• The task: The expected result is a word-for-word copy of the entries, minus any pictures.

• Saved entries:

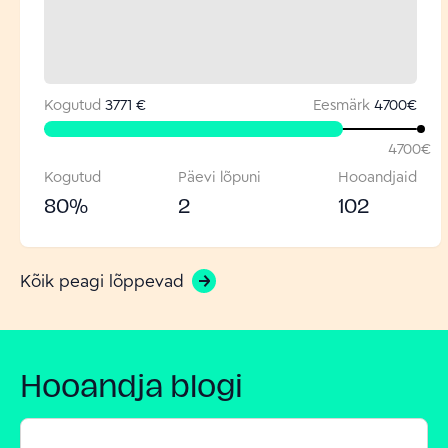
Kogutud
3771 €
Eesmärk
4700
€
4700
€
Kogutud
Päevi lõpuni
Hooandjaid
80
%
2
102
Kõik peagi lõppevad
Hooandja blogi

• Solved exercise:
Kogutud
3771 €
Eesmärk
4700
€
4700
€
Kogutud
Päevi lõpuni
Hooandjaid
80
%
2
102
Kõik peagi lõppevad
Hooandja blogi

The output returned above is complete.